Suppose the database is one of human characteristics. Each of the human beings in the study have traits that are measured and a near infinite number of traits which are not measured. The collection of people which make up the study is thus characterized by both the measured traits and the unmeasured ones (which include time and place etc.; see this). Whatever conclusions you make are thus only relevant to this distribution of characteristics, and only relevant to new populations which share—exactly—this distribution of characteristics.
And what is the chance, given what we know of human behavior, that new populations will match—exactly—this distribution of characteristics? Low, baby. Which is why observational studies of humans are so miserable. But it is why, say, observational astronomical studies are so fruitful. The data taken incidentally about hard physical objects, like distant cosmological ones, is very likely to be like future data.
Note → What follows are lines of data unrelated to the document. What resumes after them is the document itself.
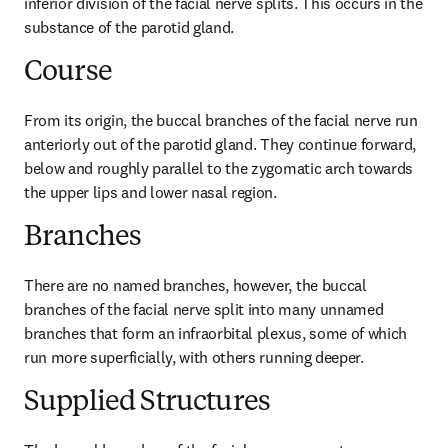
inferior division of the facial nerve splits. This occurs in the 
substance of the parotid gland.
Course
From its origin, the buccal branches of the facial nerve run 
anteriorly out of the parotid gland. They continue forward, 
below and roughly parallel to the zygomatic arch towards 
the upper lips and lower nasal region.
Branches
There are no named branches, however, the buccal 
branches of the facial nerve split into many unnamed 
branches that form an infraorbital plexus, some of which 
run more superficially, with others running deeper.
Supplied Structures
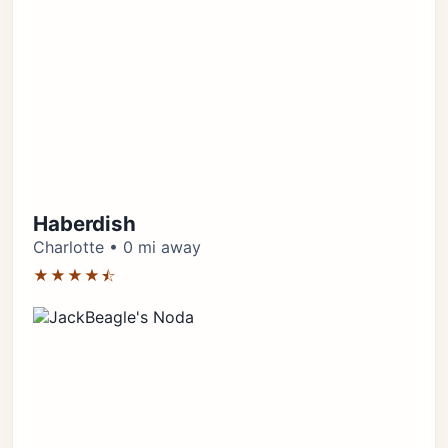
Haberdish
Charlotte • 0 mi away
★★★★⯪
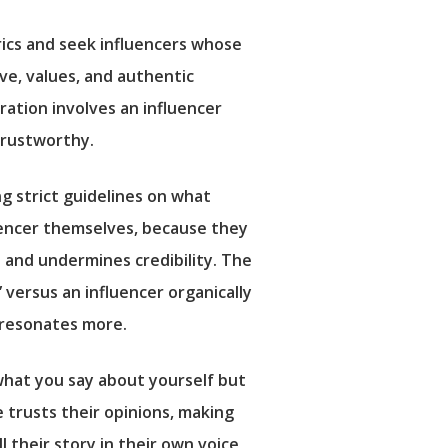
ics and seek influencers whose
ive, values, and authentic
ration involves an influencer
trustworthy.
g strict guidelines on what
luencer themselves, because they
 and undermines credibility. The
 versus an influencer organically
d resonates more.
 what you say about yourself but
e trusts their opinions, making
their story in their own voice,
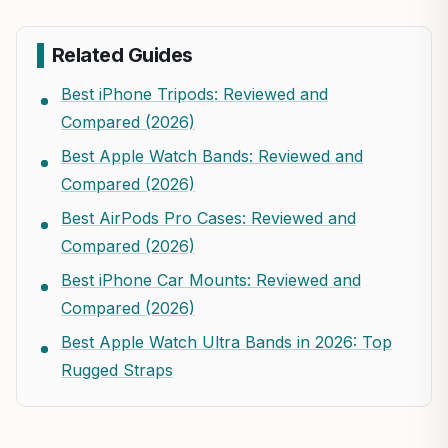
Related Guides
Best iPhone Tripods: Reviewed and
Compared (2026)
Best Apple Watch Bands: Reviewed and
Compared (2026)
Best AirPods Pro Cases: Reviewed and
Compared (2026)
Best iPhone Car Mounts: Reviewed and
Compared (2026)
Best Apple Watch Ultra Bands in 2026: Top
Rugged Straps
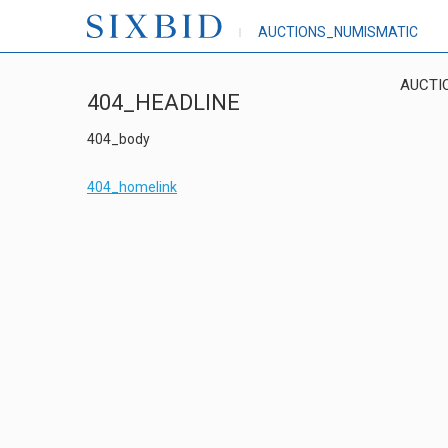
AUCTIONS_NUMISMATIC
AUCTI
404_HEADLINE
404_body
404_homelink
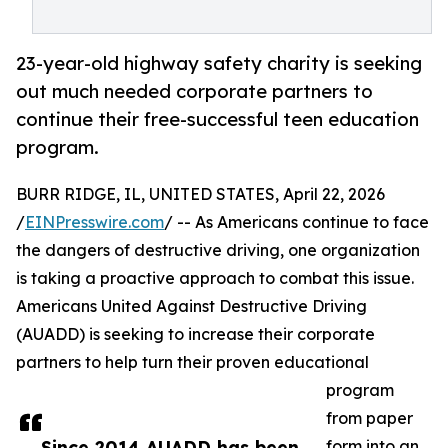
23-year-old highway safety charity is seeking
out much needed corporate partners to
continue their free-successful teen education
program.
BURR RIDGE, IL, UNITED STATES, April 22, 2026
/
EINPresswire.com
/ -- As Americans continue to face
the dangers of destructive driving, one organization
is taking a proactive approach to combat this issue.
Americans United Against Destructive Driving
(AUADD) is seeking to increase their corporate
partners to help turn their proven educational
program
from paper
Since 2014 AUADD has been
form into an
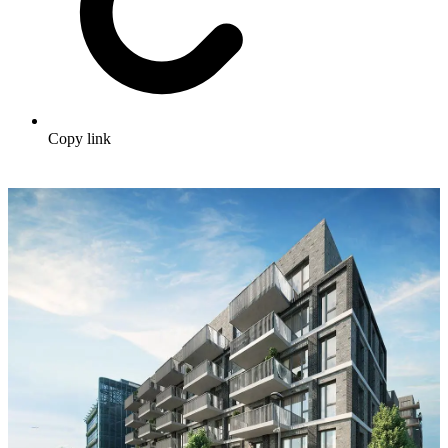
Copy link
This means that the same statistical procedures will seem to work well on some kinds of data but be utter failures on others.
Our second concept follows directly from the first. Even if an experiment with human beings can be controlled, it cannot be controlled exactly or precisely. There will be too many circumstances or characteristics which will remain unknown to the researcher, or the known ones will not be subject to control. As good as you can design an experiment with human beings is just not good enough such that your conclusions will be relevant to new people because again those new people will be unlike the old ones in some ways. And I mean, above and here, in ways that are probative of or relevant to the outcome, whatever that happens to be. This explains what a sociologist once said of his field, that everything is correlated with everything.
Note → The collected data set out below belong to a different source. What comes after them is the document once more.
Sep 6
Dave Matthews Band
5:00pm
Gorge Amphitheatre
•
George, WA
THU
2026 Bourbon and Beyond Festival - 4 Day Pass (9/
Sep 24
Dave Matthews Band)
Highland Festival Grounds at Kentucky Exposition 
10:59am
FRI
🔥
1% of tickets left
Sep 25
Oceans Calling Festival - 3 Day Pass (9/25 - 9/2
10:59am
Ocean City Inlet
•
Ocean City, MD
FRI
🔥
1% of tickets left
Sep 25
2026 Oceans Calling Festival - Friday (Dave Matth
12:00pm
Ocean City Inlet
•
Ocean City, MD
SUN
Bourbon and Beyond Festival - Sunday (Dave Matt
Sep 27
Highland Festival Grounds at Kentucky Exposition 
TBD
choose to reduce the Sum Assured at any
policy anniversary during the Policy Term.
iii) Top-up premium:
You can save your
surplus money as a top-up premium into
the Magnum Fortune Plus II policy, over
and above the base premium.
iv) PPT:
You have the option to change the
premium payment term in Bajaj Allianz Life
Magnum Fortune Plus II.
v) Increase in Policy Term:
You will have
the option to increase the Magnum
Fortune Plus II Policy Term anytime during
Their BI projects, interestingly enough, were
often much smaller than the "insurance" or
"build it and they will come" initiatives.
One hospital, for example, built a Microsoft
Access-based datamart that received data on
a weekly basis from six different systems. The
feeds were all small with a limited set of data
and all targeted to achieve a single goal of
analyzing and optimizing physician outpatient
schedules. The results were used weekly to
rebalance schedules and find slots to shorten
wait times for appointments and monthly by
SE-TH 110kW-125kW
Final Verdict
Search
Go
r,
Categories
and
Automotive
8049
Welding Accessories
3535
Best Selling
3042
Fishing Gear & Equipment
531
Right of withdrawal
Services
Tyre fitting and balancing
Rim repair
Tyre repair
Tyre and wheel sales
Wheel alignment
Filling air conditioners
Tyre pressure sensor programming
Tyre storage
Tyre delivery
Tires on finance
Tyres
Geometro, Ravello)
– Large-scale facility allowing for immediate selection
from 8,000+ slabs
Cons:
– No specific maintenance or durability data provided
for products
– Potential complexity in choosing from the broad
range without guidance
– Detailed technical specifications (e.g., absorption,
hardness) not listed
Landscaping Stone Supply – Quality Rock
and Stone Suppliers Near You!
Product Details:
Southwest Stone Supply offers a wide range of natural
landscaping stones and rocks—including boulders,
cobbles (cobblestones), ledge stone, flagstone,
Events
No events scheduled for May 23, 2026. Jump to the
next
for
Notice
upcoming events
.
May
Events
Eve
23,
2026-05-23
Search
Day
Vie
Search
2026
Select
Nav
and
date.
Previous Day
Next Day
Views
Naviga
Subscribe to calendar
If you follow textbook statistics, Bayesian or frequentist, your results will be statements about your certainty in the parameters of the model you use and not about reality itself. Click on the Start Here tab and look to the articles on statistics to read about this more fully (and see this especially). And because you have a free choice in models, you can always find one which lets you be as certain about those parameters as you’d like.
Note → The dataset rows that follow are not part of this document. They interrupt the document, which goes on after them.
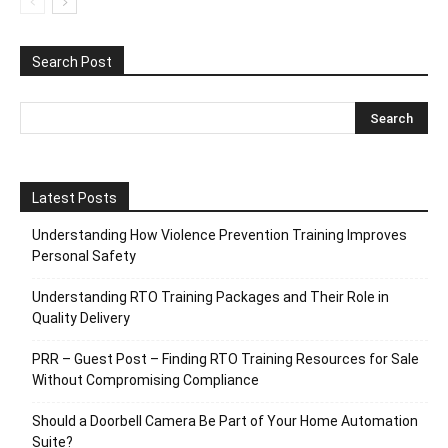
Search Post
Latest Posts
Understanding How Violence Prevention Training Improves
Personal Safety
Understanding RTO Training Packages and Their Role in
Quality Delivery
PRR – Guest Post – Finding RTO Training Resources for Sale
Without Compromising Compliance
Should a Doorbell Camera Be Part of Your Home Automation
Suite?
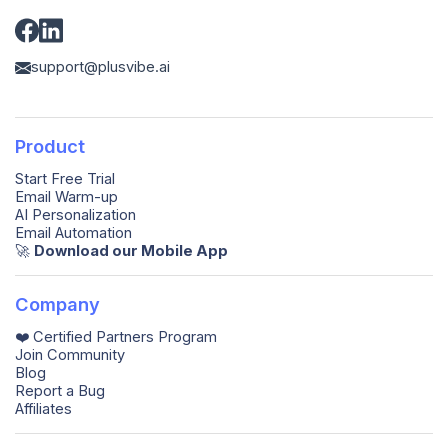
support@plusvibe.ai
Product
Start Free Trial
Email Warm-up
AI Personalization
Email Automation
🚀️
Download our Mobile App
Company
❤️ Certified Partners Program
Join Community
Blog
Report a Bug
Affiliates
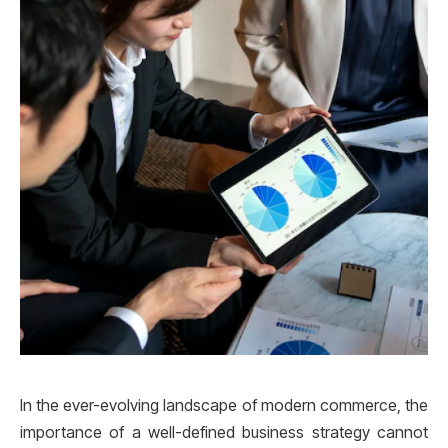
In the ever-evolving landscape of modern commerce, the
importance of a well-defined business strategy cannot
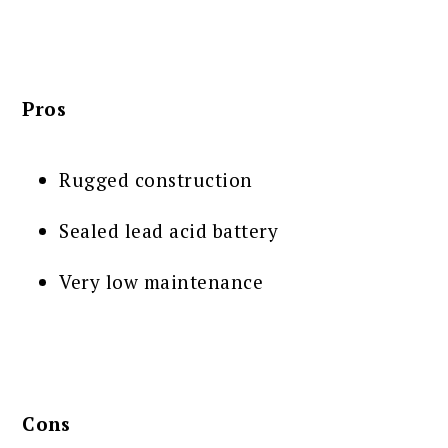
Pros
Rugged construction
Sealed lead acid battery
Very low maintenance
Cons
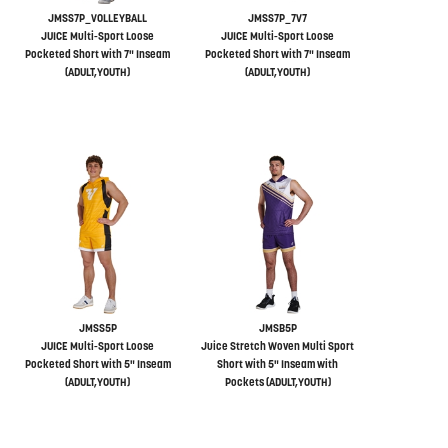
JMSS7P_VOLLEYBALL
JMSS7P_7V7
JUICE Multi-Sport Loose
JUICE Multi-Sport Loose
Pocketed Short with 7" Inseam
Pocketed Short with 7" Inseam
(ADULT,YOUTH)
(ADULT,YOUTH)
JMSS5P
JMSB5P
JUICE Multi-Sport Loose
Juice Stretch Woven Multi Sport
Pocketed Short with 5" Inseam
Short with 5" Inseam with
(ADULT,YOUTH)
Pockets (ADULT,YOUTH)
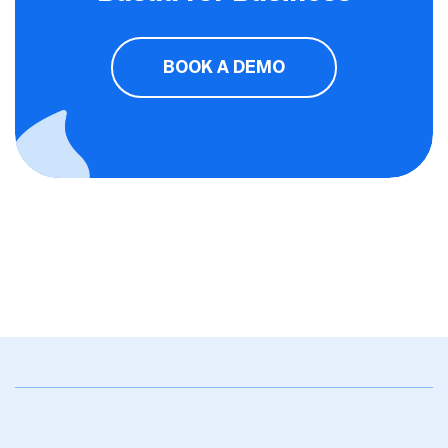
BOOK A DEMO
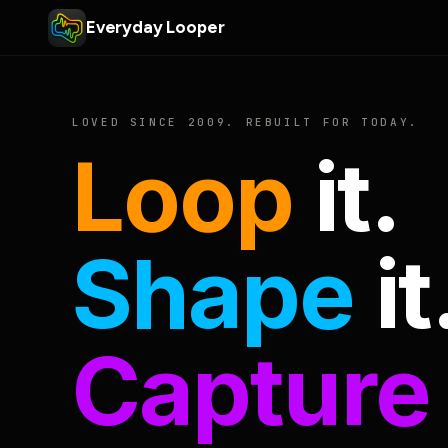
Everyday Looper
LOVED SINCE 2009. REBUILT FOR TODAY.
Loop
it.
Shape
it
Capture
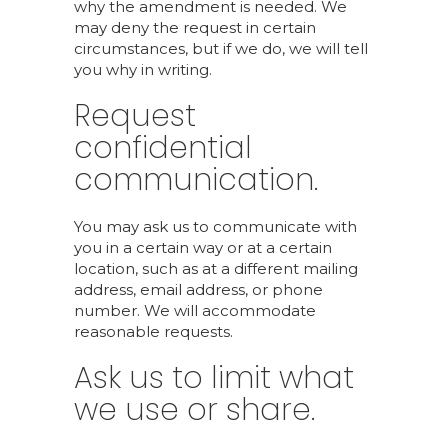
why the amendment is needed. We
may deny the request in certain
circumstances, but if we do, we will tell
you why in writing.
Request
confidential
communication.
You may ask us to communicate with
you in a certain way or at a certain
location, such as at a different mailing
address, email address, or phone
number. We will accommodate
reasonable requests.
Ask us to limit what
we use or share.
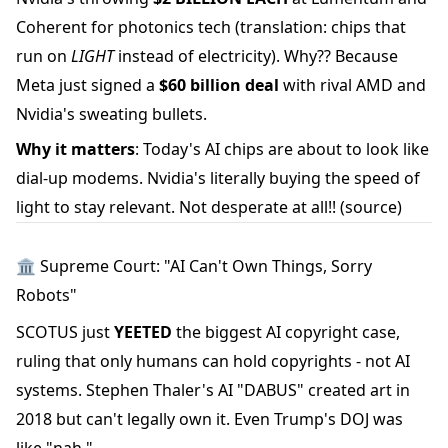
Coherent for photonics tech (translation: chips that
run on
LIGHT
instead of electricity). Why?? Because
Meta just signed a
$60 billion deal
with rival AMD and
Nvidia's sweating bullets.
Why it matters
: Today's AI chips are about to look like
dial-up modems. Nvidia's literally buying the speed of
light to stay relevant. Not desperate at all!!
(source)
🏛️ Supreme Court: "AI Can't Own Things, Sorry
Robots"
SCOTUS just
YEETED
the biggest AI copyright case,
ruling that only humans can hold copyrights - not AI
systems. Stephen Thaler's AI "DABUS" created art in
2018 but can't legally own it. Even Trump's DOJ was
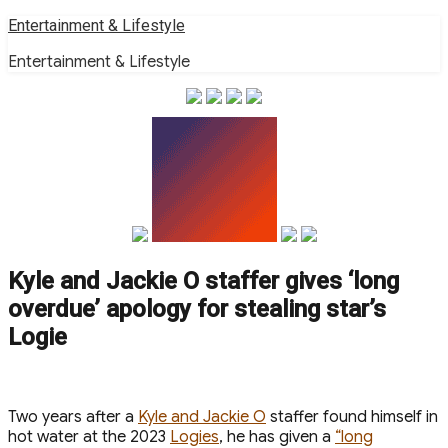
Skip
Entertainment & Lifestyle
to
Entertainment & Lifestyle
content
Kyle and Jackie O staffer gives ‘long
overdue’ apology for stealing star’s
Logie
Two years after a
Kyle and Jackie O
staffer found himself in
hot water at the 2023
Logies
, he has given a
“long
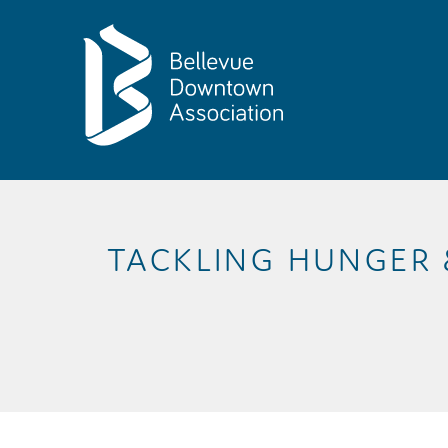
Skip to Main Content
TACKLING HUNGER 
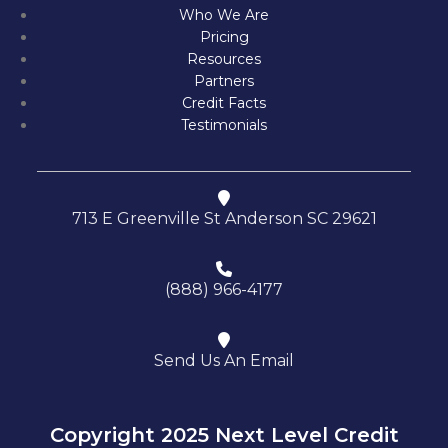
Who We Are
Pricing
Resources
Partners
Credit Facts
Testimonials
713 E Greenville St Anderson SC 29621
(888) 966-4177
Send Us An Email
Copyright 2025 Next Level Credit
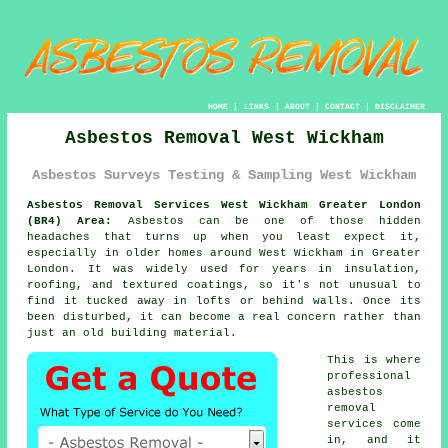
HOME
|
LINKS
|
ABOUT
|
CONTACT
|
DISCLAIMER
Asbestos Removal West Wickham
Asbestos Surveys Testing & Sampling West Wickham
Asbestos Removal Services West Wickham Greater London
(BR4) Area:
Asbestos can be one of those hidden
headaches that turns up when you least expect it,
especially in older homes around West Wickham in Greater
London. It was widely used for years in insulation,
roofing, and textured coatings, so it's not unusual to
find it tucked away in lofts or behind walls. Once its
been disturbed, it can become a real concern rather than
just an old building material.
This is where
professional
asbestos
removal
services come
in, and it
But that does not mean, and it is not true, that the certainty you have in those parameters translates into the certainty you should have about reality. The certainty you have in reality must always necessarily be less, and in most cases a lot less.
The only way to tell whether the model you used is any good is to apply it to new data (i.e. never seen by you before). If it predicts that new data well, then you are allowed to be confident about reality. If it does not predict well, or you do not bother to collect statistics about predictions (which is 99.99% of all studies outsides physics, chemistry, and the other hardest of hard sciences), then you are not allowed to be confident.
Why don’t people take this attitude? It’s too costly and time consuming to do statistics the right way. Just look how long it takes and how it expensive it is to run any physics experiment (about genuinely unknown areas)! If all of science did their work as physicists must do theirs, then we would see about a 99 percent drop in papers published. Sociology would slow to a crawl. Tenure decisions would be held in semi-permanent abeyance. Grants would taper to a trickle. Assistant Deans, whose livelihoods depend on overhead, would have their jobs at risk. It would be pandemonium. Brrr. The whole thing is too painful to consider.